The succession of short, sharp climbs through the hills overlooking Épernay whittled down the lead group on the approach to the sharpest of all, the Côte de Mutigny, 15 kilometres from the finish and famously the platform for Julian Alaphilippe’s stage win in the 2019 men’s Tour.
But the Mutigny climb was almost Vos’s undoing, as she slipped back following an acceleration from Ashleigh Moolman-Pasio, of Team SD Worx. But after distancing Vos, Moolman-Pasio’s leader, Demi Vollering, then slid on a left-hand bend, and lost her advantage.
Vos was soon chasing the front group of six, which included the Giro Donne winner, Annemiek van Vleuten of Movistar. “I gave it my all to stay in contention,” the race leader said. “It was just, ‘try to get back to the first group’.”
Van Vleuten, who has been depleted by a stomach bug, again had a fatiguing day, having lost fifty seconds on stage two.

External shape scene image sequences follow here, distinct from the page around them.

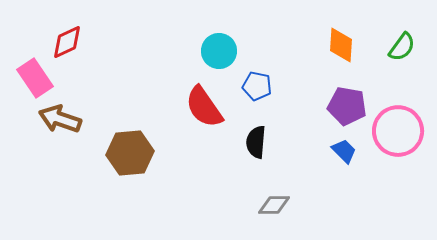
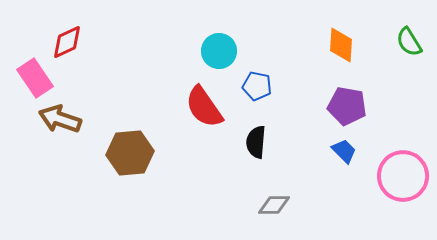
green semicircle: moved 7 px right, 5 px up; rotated 112 degrees clockwise
pink circle: moved 5 px right, 45 px down
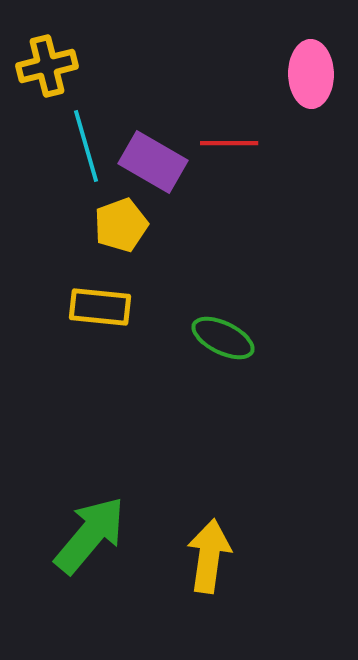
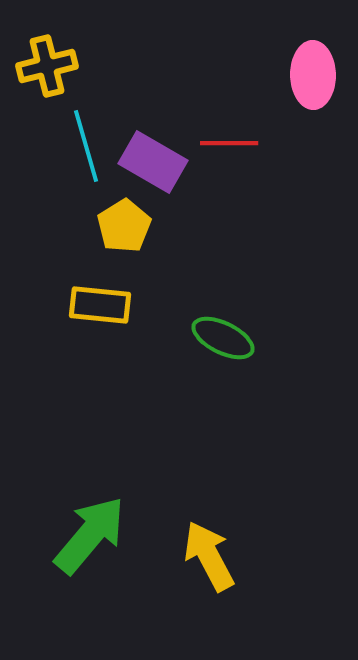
pink ellipse: moved 2 px right, 1 px down
yellow pentagon: moved 3 px right, 1 px down; rotated 12 degrees counterclockwise
yellow rectangle: moved 2 px up
yellow arrow: rotated 36 degrees counterclockwise
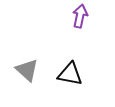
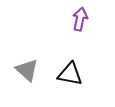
purple arrow: moved 3 px down
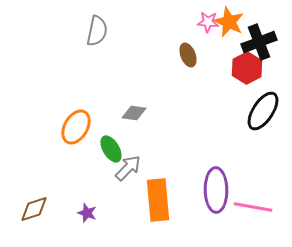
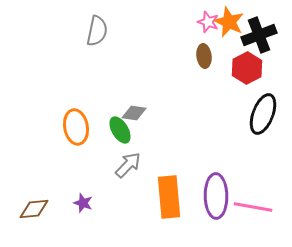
pink star: rotated 15 degrees clockwise
black cross: moved 7 px up
brown ellipse: moved 16 px right, 1 px down; rotated 15 degrees clockwise
black ellipse: moved 3 px down; rotated 12 degrees counterclockwise
orange ellipse: rotated 40 degrees counterclockwise
green ellipse: moved 9 px right, 19 px up
gray arrow: moved 3 px up
purple ellipse: moved 6 px down
orange rectangle: moved 11 px right, 3 px up
brown diamond: rotated 12 degrees clockwise
purple star: moved 4 px left, 10 px up
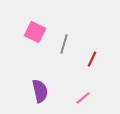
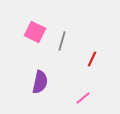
gray line: moved 2 px left, 3 px up
purple semicircle: moved 9 px up; rotated 25 degrees clockwise
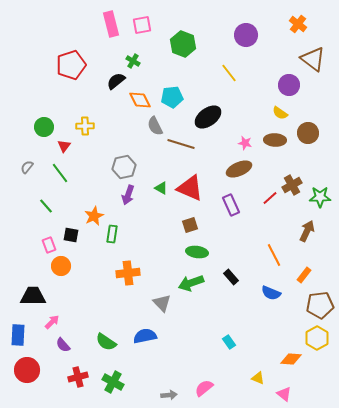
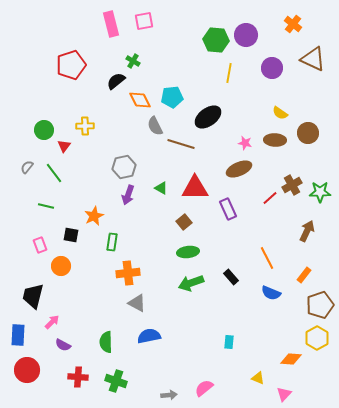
orange cross at (298, 24): moved 5 px left
pink square at (142, 25): moved 2 px right, 4 px up
green hexagon at (183, 44): moved 33 px right, 4 px up; rotated 15 degrees counterclockwise
brown triangle at (313, 59): rotated 12 degrees counterclockwise
yellow line at (229, 73): rotated 48 degrees clockwise
purple circle at (289, 85): moved 17 px left, 17 px up
green circle at (44, 127): moved 3 px down
green line at (60, 173): moved 6 px left
red triangle at (190, 188): moved 5 px right; rotated 24 degrees counterclockwise
green star at (320, 197): moved 5 px up
purple rectangle at (231, 205): moved 3 px left, 4 px down
green line at (46, 206): rotated 35 degrees counterclockwise
brown square at (190, 225): moved 6 px left, 3 px up; rotated 21 degrees counterclockwise
green rectangle at (112, 234): moved 8 px down
pink rectangle at (49, 245): moved 9 px left
green ellipse at (197, 252): moved 9 px left; rotated 15 degrees counterclockwise
orange line at (274, 255): moved 7 px left, 3 px down
black trapezoid at (33, 296): rotated 76 degrees counterclockwise
gray triangle at (162, 303): moved 25 px left; rotated 18 degrees counterclockwise
brown pentagon at (320, 305): rotated 12 degrees counterclockwise
blue semicircle at (145, 336): moved 4 px right
green semicircle at (106, 342): rotated 55 degrees clockwise
cyan rectangle at (229, 342): rotated 40 degrees clockwise
purple semicircle at (63, 345): rotated 21 degrees counterclockwise
red cross at (78, 377): rotated 18 degrees clockwise
green cross at (113, 382): moved 3 px right, 1 px up; rotated 10 degrees counterclockwise
pink triangle at (284, 394): rotated 35 degrees clockwise
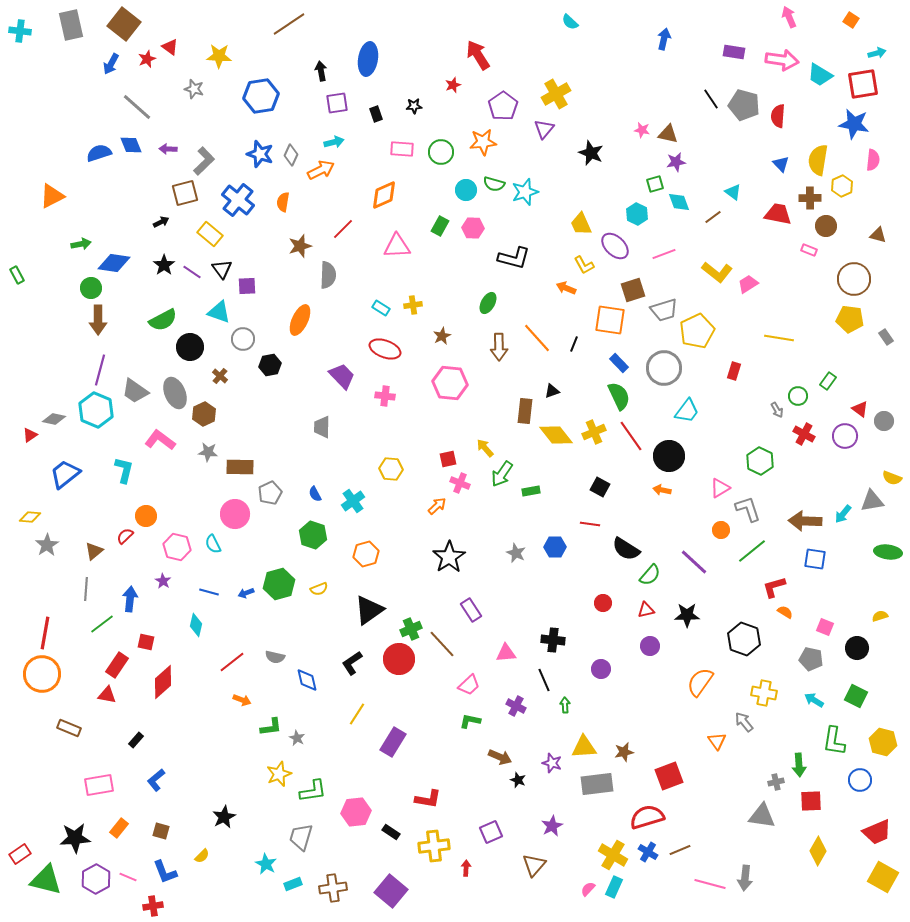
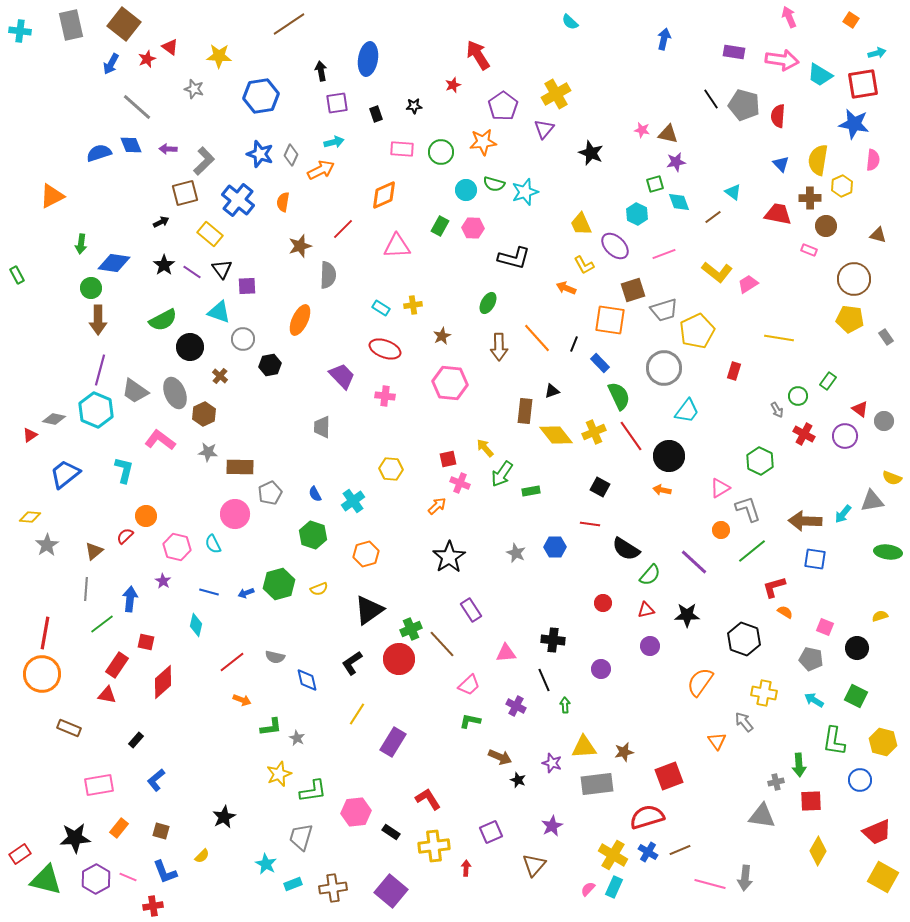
green arrow at (81, 244): rotated 108 degrees clockwise
blue rectangle at (619, 363): moved 19 px left
red L-shape at (428, 799): rotated 132 degrees counterclockwise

Forced to chase after a toilet stop, with 30 kilometres to race, things got worse on the final climb, Mont Bernon, when she lost contact with the front group of favourites. Although the Dutch rider chased back to the rear of the select front group, she again lost ground in the sprint, ceding a further 18 seconds to Vos.
The 35-year-old Jumbo-Visma leader retained the overall lead from Silvia Persico (Vulcar Travel and Service) and Katarzyna Niewiadoma (Canyon SRAM) by 16 seconds.
Yet it was Ludwig’s day. “We are really progressing in women’s cycling,” she said in her post-race press conference.
“The level is getting better and better every year. It’s getting a lot more professional. I think there are so many cool things about cycling and that’s why it’s my favourite sport. It is a fun game to play.”